- Born: 12 June 1921 (age 105) Nottingham, England
- Occupation: Actress
- Years active: 1946–2004
- Notable work: Dog Day Afternoon
- Spouse: Bernard Pollock ​ ​(m. 1961; died 2016)​

= Beulah Garrick =

British actress (born 1921)

Beulah Garrick (born 12 June 1921) is a British retired actress who appeared in films, television series, theatre plays, and commercials.

==Early life==
Beulah Garrick was born in Nottingham, England, and was encouraged to act by her mother, who along with her husband, was interested in show business and entertainment. She had two older brothers. Garrick started out in theatre in the 1940s. She attended Catholic boarding school.

== Career ==
In the 1950s, Garrick was considered to be "one of the top British character actresses". She played Mrs. Donner in a 1958 TV movie version of Johnny Belinda, with a cast that included Julie Harris and Christopher Plummer. In 1960, Garrick portrayed the housemaid Gladys in a TV movie version of Mrs. Miniver, which starred Maureen O'Hara and Leo Genn. In 1975, she played the role of Margaret in Dog Day Afternoon, one of the bank workers being taken hostage by Al Pacino's character.

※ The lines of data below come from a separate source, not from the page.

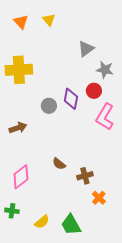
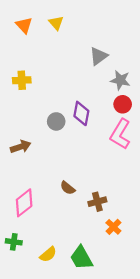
yellow cross: (19, 70) -> (22, 80), size x0.6
red circle: (94, 91) -> (123, 104), moved

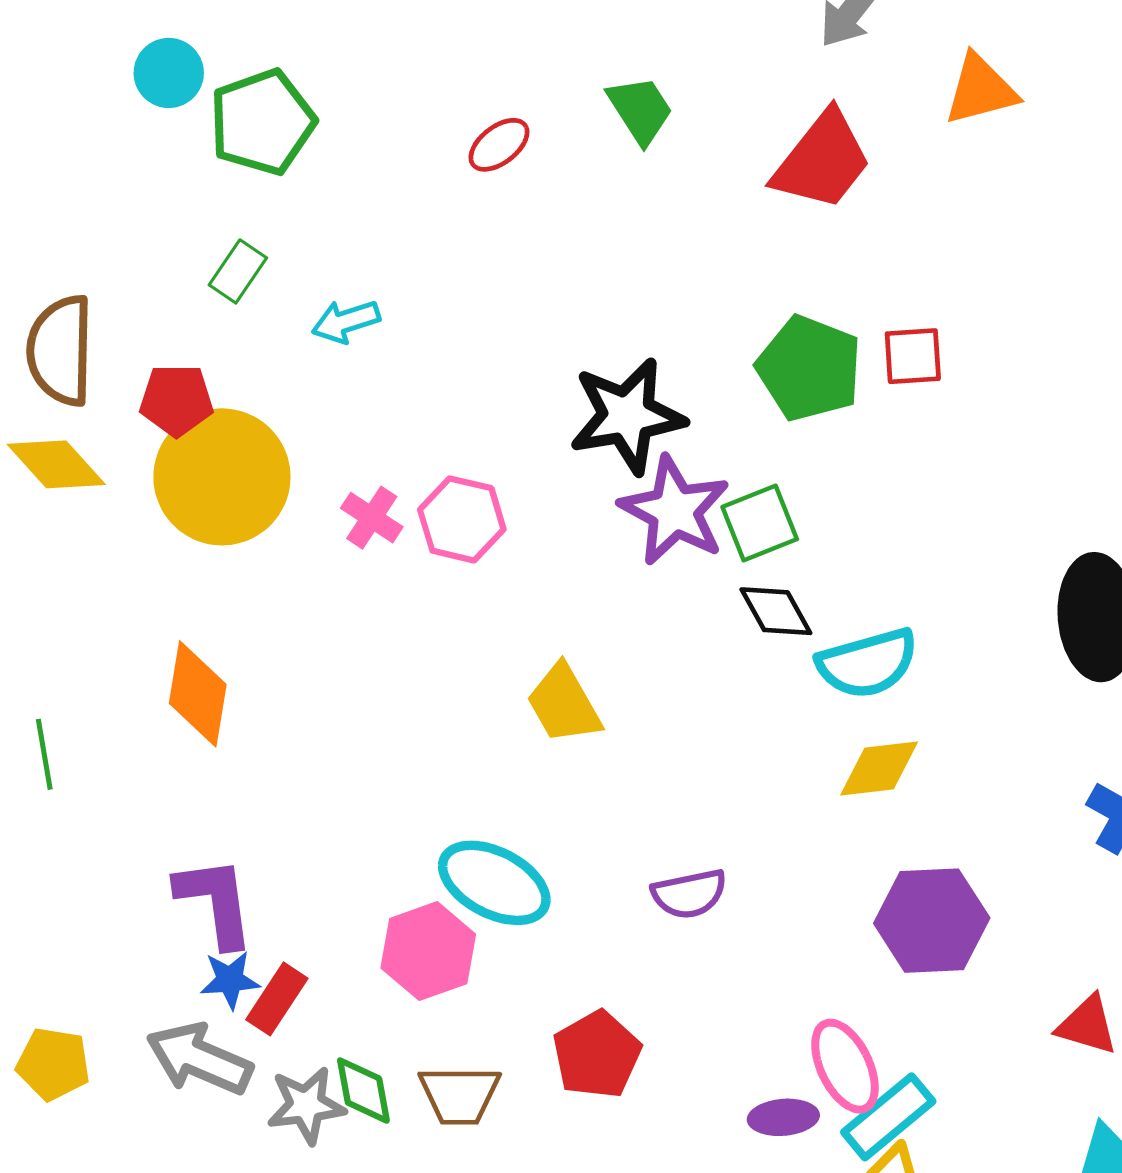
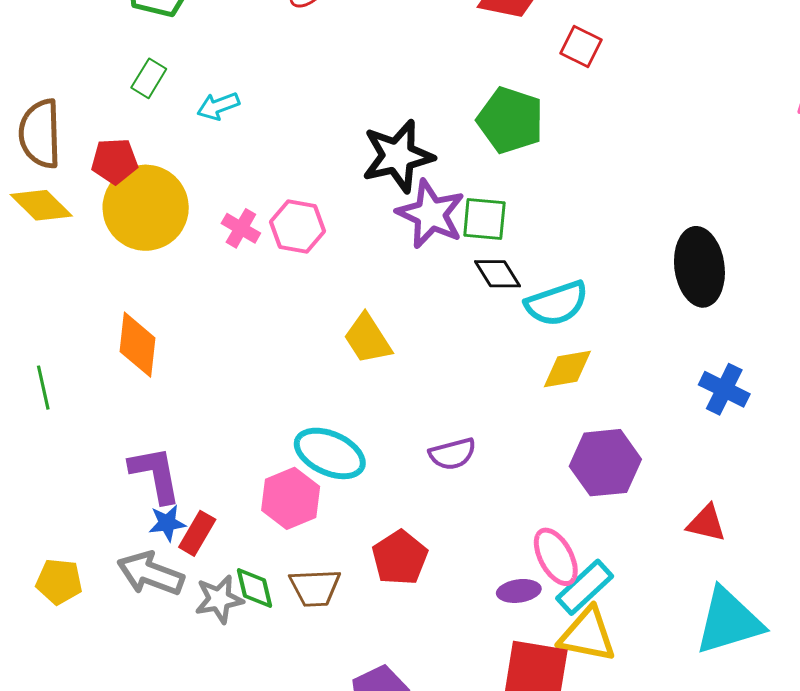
red square: (913, 356) -> (581, 47), moved, turned 33
green square: (760, 523) -> (484, 219), turned 30

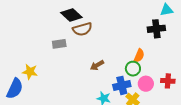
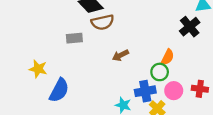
black cross: (156, 29) -> (190, 27), turned -36
brown arrow: (97, 65) -> (120, 55), moved
blue semicircle: (15, 89) -> (59, 90), moved

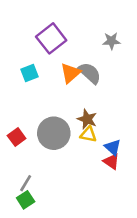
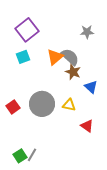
purple square: (51, 38) -> (27, 30), moved
brown star: (87, 119) -> (73, 72), moved
blue triangle: (113, 147) -> (91, 87), moved
gray line: (26, 183) -> (32, 155), moved

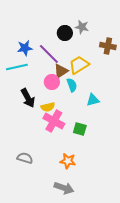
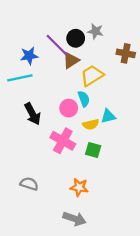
purple line: (49, 54) -> (57, 45), moved
brown triangle: (61, 71) -> (71, 60), moved
pink circle: (52, 82) -> (69, 108), moved
yellow semicircle: (48, 107) -> (91, 124), moved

Between 1981 and 1983, Garrick appeared in several episodes of the American soap opera Guiding Light. Throughout her career, she appeared in numerous Broadway productions.

==Personal life==
Garrick turned 100 on 12 June 2021. In 1961, she married Bernard Pollock, an actor and stage manager; they lived in Manhattan and East Hampton, Long Island. Widowed since 2016, when her husband died aged 96, she lives in the Northwest Woods area of East Hampton.